In the morning, a government report of fewer jobless claims carried the market higher. The Dow Jones industrial average rose as much as 83 points, shrugging off a widening U.S. trade deficit, higher unemployment in Greece and a ratings cut for Spain.
By late afternoon, the rally sputtered, and the Dow wavered between small gains and losses. It closed slightly down, along with the Nasdaq composite index, while the Standard & Poor’s 500 eked out the tiniest gain.
Traders, it seemed, were so used to bad news that Thursday’s developments didn’t really push them one way or the other.
“There’s not a lot to move the market today,” said Erik Davidson, deputy chief investment officer of Wells Fargo Private Bank in San Francisco. “Everyone’s talking about baseball.”
Joe Costigan, director of equity research at Bryn Mawr Trust Company in Pennsylvania, described Thursday as “a reasonable day.”
“What we’re seeing is more of a wave,” he said, “not a tide.”
The Dow finished down 18.58 points to 13,326.39. The S&P 500 inched up 0.28 point to 1,432.84. The Nasdaq fell 2.37 points to 3,049.41.
The Labor Department said that weekly applications for unemployment aid fell to their lowest level since February 2008, before the financial crisis, and when the unemployment rate was much lower — 4.9 percent, compared with today’s 7.8 percent.
Citi analysts upgraded U.S. stocks to the equivalent of buy. The analysts, led by Hasan Tevfik and Robert Buckland, argued that stocks are relatively cheap and that central banks seem likely to take more steps to try to boost the economy.
Still, their report wasn’t all cheery, and neither were most of the other economic developments Thursday. “Profits are slowing around the world,” the Citi analysts wrote, “and (earnings-per-share) expectations need to be cut further, in our view.”

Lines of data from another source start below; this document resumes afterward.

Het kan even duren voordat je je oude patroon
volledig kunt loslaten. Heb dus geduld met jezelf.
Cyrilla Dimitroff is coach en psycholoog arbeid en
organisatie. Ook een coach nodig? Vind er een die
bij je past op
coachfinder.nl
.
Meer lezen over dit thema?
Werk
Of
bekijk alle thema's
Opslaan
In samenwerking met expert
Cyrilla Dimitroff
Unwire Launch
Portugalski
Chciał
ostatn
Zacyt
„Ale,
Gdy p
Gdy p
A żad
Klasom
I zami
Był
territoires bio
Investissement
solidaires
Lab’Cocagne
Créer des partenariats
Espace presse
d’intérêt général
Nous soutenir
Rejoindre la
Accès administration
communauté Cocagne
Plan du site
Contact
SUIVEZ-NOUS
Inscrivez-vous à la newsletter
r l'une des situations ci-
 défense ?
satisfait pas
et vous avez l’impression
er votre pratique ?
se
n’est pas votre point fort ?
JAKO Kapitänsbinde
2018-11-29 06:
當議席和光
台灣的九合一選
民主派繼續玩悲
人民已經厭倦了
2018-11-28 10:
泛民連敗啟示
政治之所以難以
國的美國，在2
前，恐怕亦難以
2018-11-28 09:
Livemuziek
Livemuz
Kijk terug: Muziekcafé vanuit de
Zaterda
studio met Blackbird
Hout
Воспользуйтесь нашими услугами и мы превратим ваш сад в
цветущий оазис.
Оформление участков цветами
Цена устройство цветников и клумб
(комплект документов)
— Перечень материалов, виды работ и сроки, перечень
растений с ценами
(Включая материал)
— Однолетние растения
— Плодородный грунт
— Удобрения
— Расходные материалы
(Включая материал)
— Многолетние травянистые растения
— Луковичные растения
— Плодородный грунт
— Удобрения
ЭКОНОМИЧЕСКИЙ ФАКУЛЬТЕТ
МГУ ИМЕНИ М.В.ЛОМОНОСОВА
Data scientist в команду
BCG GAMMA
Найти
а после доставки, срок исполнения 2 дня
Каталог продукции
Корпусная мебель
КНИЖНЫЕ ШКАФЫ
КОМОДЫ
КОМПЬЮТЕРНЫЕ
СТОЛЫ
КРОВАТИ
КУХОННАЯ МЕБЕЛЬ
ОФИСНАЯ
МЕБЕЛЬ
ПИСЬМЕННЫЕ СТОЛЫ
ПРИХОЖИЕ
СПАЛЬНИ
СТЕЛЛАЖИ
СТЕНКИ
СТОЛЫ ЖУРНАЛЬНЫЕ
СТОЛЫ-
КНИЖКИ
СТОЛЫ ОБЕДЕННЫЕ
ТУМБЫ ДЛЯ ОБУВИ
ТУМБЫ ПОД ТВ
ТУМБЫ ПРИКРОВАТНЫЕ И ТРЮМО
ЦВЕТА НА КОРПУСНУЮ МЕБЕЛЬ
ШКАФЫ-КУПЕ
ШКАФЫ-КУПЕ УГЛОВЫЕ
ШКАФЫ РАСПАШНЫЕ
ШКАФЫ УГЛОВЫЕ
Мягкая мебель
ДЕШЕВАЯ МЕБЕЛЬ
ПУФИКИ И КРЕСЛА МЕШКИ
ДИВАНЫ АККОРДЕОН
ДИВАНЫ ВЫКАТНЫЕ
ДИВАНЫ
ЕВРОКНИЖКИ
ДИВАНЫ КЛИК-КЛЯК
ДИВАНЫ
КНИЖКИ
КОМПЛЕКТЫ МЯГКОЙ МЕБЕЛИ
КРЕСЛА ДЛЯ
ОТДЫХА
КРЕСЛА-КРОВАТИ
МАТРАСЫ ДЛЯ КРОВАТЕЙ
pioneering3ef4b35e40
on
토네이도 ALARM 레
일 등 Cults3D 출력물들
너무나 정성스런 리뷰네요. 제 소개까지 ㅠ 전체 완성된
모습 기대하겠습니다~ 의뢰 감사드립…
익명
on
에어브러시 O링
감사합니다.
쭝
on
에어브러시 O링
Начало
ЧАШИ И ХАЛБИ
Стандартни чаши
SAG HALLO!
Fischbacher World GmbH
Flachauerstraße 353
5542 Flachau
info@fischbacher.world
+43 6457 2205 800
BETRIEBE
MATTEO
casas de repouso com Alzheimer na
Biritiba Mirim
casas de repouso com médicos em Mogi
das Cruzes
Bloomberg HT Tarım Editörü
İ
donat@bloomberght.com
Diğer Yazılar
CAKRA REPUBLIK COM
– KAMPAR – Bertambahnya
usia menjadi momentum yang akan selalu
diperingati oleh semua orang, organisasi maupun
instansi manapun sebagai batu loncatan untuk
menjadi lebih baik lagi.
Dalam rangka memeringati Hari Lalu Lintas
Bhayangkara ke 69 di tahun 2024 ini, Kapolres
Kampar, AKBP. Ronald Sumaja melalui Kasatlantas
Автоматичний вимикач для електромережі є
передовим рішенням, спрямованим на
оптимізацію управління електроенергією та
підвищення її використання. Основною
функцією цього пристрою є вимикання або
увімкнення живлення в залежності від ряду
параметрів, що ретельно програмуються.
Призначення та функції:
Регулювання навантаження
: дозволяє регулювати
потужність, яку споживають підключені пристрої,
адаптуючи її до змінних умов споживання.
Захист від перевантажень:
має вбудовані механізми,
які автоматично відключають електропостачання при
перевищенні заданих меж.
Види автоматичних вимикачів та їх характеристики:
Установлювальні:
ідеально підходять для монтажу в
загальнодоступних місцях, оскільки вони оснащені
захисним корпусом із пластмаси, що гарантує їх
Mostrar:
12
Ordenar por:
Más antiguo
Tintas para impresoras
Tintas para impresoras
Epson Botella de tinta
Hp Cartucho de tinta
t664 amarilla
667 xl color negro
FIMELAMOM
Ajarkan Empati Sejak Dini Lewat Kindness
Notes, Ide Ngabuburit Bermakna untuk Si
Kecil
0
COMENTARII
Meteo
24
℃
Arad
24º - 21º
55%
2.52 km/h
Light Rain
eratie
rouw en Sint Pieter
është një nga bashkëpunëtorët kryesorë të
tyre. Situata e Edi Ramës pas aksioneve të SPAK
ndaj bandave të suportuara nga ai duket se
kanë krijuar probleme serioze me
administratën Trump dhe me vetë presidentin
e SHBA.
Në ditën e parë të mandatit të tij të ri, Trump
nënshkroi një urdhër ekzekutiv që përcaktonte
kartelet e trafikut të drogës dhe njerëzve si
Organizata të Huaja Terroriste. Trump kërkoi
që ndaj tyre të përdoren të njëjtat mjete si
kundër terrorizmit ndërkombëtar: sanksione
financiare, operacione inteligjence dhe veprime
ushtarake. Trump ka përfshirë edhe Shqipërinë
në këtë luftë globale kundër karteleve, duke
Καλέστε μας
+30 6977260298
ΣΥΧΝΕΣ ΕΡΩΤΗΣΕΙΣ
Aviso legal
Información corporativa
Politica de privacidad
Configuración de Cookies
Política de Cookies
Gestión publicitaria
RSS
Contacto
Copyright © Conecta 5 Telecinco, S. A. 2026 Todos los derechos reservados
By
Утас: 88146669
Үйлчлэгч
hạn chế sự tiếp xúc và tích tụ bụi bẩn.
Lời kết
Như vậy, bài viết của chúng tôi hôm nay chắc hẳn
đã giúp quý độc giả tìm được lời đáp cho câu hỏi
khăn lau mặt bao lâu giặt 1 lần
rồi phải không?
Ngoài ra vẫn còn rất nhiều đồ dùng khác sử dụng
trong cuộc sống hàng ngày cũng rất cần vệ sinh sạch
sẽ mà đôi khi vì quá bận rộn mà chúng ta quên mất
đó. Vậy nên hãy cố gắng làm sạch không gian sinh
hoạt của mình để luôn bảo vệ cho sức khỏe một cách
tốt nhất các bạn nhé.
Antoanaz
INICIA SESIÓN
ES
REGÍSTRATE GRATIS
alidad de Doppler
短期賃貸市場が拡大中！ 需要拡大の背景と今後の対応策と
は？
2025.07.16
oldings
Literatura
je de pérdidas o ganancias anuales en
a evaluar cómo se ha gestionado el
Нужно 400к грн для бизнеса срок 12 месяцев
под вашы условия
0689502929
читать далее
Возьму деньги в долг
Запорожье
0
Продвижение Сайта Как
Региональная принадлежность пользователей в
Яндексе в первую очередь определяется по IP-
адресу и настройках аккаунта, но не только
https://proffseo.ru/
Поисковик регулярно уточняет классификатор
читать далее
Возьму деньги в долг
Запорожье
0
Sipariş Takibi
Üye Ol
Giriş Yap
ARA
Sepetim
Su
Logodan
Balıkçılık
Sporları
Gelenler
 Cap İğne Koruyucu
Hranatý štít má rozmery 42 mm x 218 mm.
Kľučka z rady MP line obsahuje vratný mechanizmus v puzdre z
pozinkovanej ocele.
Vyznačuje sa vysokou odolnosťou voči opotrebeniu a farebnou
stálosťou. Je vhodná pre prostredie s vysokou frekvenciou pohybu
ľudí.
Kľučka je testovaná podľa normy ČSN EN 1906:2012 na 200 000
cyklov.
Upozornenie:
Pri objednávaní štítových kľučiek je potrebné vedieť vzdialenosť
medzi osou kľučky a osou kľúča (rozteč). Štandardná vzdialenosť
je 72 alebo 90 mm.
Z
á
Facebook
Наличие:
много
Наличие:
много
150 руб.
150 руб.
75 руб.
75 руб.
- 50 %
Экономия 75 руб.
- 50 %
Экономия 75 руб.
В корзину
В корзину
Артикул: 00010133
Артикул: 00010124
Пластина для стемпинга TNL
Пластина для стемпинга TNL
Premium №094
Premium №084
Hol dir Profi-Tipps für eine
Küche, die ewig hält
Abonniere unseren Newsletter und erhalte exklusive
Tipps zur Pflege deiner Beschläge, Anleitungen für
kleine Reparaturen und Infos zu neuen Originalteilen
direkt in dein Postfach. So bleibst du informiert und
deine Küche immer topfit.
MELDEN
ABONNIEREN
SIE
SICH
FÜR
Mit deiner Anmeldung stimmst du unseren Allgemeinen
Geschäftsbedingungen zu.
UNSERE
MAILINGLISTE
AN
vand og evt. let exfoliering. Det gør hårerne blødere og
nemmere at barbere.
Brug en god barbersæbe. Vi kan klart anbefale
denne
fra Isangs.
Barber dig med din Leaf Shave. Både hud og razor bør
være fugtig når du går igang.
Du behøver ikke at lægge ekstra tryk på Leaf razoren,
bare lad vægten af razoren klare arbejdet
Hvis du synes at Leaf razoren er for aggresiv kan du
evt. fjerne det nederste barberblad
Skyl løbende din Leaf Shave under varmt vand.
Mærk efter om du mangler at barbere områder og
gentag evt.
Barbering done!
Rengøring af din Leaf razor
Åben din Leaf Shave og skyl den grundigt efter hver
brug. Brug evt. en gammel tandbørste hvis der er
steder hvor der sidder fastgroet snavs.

Already this week, the aluminum manufacturer Alcoa kicked off the third-quarter earnings season with a disappointing loss. Thursday, shares of grocery store Safeway slipped more than 3 percent, losing 58 cents to $15.71, after it reported a lower profit margin.
The Commerce Department reported that foreign demand declined for American-made cars and farm goods. In Germany, economic researchers predicted the country’s growth would slow, and warned that patience for bailing out weaker European countries was evaporating. Unemployment in Greece, one of the countries surviving on bailouts, hit a record high of just more than 25 percent. And the Standard & Poor’s ratings agency late Wednesday cut its rating on Spain’s debt to one level above junk status.
In Tokyo, where the International Monetary Fund and the World Bank were meeting, IMF chief Christine Lagarde warned that the global economic recovery is weaker than many had expected. She called for urgent action to fix Europe’s debt problems and an approaching fiscal crisis in the U.S.
A few stocks jumped after reports of potential new owners. Sprint Nextel soared more than 14 percent, rising 72 cents to $5.76, after a report that the company could be bought by Softbank, a Japanese cell phone provider. Truck company Oshkosh Corp. jumped more than 7 percent, up $2.05 to $28.90, after activist investor Carl Icahn offered to buy the company.